* Work order *
When the line with "せ、勝った方をB、負けた方をCとした（B＞C）。" turns up below, begin repeating exactly, and carry on through the line with "культурного наследия национального"; no pictures go into the copy.

* Records supplied *
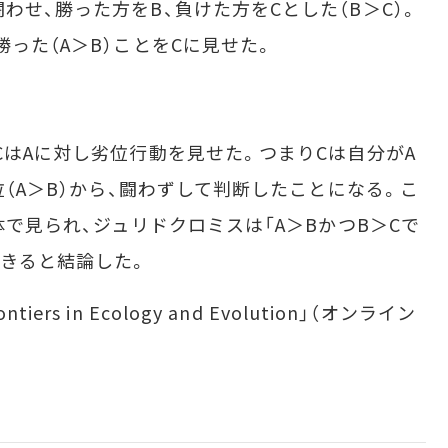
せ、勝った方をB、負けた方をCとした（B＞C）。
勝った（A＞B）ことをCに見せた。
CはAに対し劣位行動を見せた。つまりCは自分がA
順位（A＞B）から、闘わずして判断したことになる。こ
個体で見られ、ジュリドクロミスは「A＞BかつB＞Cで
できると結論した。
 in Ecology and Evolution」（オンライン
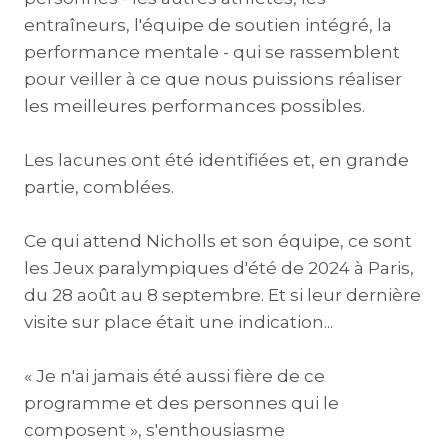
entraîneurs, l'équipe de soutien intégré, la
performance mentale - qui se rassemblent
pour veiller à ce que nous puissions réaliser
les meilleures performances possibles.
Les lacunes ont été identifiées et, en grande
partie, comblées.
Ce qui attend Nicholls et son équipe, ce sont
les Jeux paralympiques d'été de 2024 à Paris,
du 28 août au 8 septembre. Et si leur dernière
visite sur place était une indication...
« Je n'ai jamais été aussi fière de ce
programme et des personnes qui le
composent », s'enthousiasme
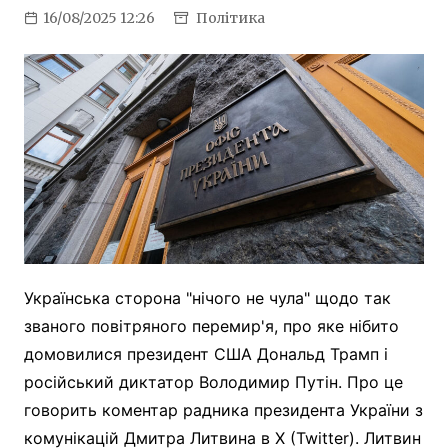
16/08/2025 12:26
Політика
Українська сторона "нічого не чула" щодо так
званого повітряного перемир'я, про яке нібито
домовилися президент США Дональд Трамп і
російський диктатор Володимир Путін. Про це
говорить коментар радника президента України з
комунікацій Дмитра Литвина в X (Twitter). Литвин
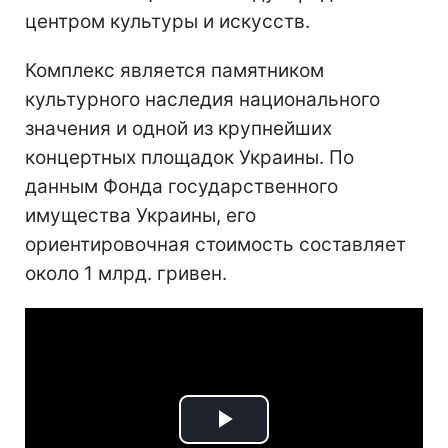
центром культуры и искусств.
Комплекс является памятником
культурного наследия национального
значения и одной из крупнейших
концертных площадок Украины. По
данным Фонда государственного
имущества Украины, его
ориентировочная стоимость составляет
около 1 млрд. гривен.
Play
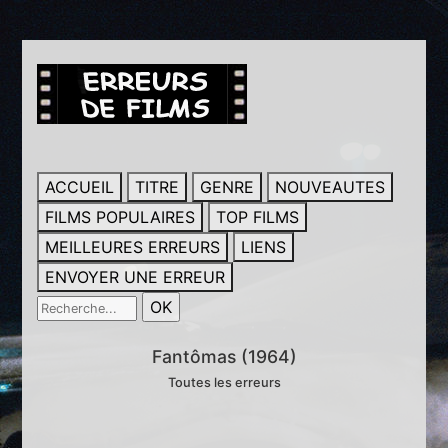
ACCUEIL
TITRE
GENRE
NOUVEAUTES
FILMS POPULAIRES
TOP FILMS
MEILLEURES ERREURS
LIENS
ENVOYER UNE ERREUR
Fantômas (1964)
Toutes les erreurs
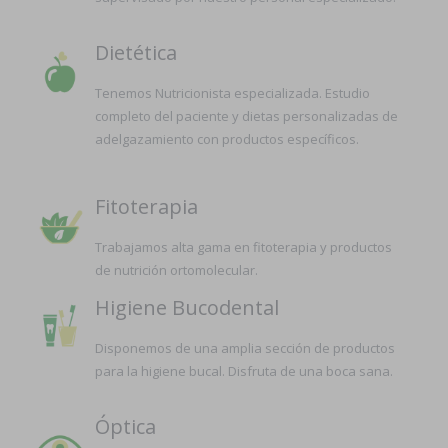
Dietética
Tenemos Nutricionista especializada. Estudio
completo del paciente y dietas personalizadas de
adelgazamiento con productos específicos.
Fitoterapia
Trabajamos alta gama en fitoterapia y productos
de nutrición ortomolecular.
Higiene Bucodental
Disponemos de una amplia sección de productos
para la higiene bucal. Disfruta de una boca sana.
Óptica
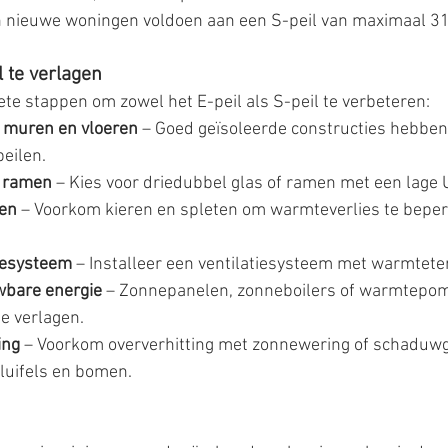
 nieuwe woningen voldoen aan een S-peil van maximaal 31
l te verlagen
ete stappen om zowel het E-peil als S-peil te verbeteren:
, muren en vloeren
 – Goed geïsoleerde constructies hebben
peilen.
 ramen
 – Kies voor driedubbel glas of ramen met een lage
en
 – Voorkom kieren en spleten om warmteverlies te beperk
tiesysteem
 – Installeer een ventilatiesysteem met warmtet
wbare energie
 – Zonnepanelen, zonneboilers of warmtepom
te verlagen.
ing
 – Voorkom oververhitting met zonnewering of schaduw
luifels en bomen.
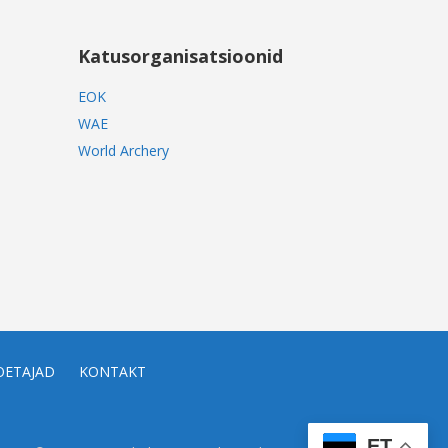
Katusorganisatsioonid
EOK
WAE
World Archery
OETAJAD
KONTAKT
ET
---
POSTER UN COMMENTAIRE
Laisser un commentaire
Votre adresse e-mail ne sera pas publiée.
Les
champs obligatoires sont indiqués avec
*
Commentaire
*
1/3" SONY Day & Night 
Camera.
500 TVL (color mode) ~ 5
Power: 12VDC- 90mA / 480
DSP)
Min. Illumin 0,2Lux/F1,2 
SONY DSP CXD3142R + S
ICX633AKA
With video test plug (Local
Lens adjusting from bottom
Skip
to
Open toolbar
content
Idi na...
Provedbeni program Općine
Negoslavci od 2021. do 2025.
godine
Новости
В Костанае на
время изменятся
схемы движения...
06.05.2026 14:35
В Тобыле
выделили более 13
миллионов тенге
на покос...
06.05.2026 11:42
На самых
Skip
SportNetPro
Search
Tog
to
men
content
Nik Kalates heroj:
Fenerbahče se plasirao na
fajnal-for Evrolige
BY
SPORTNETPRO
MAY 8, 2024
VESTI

* Output below *
せ、勝った方をB、負けた方をCとした（B＞C）。
勝った（A＞B）ことをCに見せた。
CはAに対し劣位行動を見せた。つまりCは自分がA
順位（A＞B）から、闘わずして判断したことになる。こ
個体で見られ、ジュリドクロミスは「A＞BかつB＞Cで
できると結論した。
 in Ecology and Evolution」（オンライン
entraîneurs, l'équipe de soutien intégré, la
performance mentale - qui se rassemblent
pour veiller à ce que nous puissions réaliser
les meilleures performances possibles.
Les lacunes ont été identifiées et, en grande
partie, comblées.
Ce qui attend Nicholls et son équipe, ce sont
les Jeux paralympiques d'été de 2024 à Paris,
du 28 août au 8 septembre. Et si leur dernière
visite sur place était une indication...
« Je n'ai jamais été aussi fière de ce
programme et des personnes qui le
composent », s'enthousiasme
16/08/2025 12:26
Політика
Українська сторона "нічого не чула" щодо так
званого повітряного перемир'я, про яке нібито
домовилися президент США Дональд Трамп і
російський диктатор Володимир Путін. Про це
говорить коментар радника президента України з
комунікацій Дмитра Литвина в X (Twitter). Литвин
центром культуры и искусств.
Комплекс является памятником
культурного наследия национального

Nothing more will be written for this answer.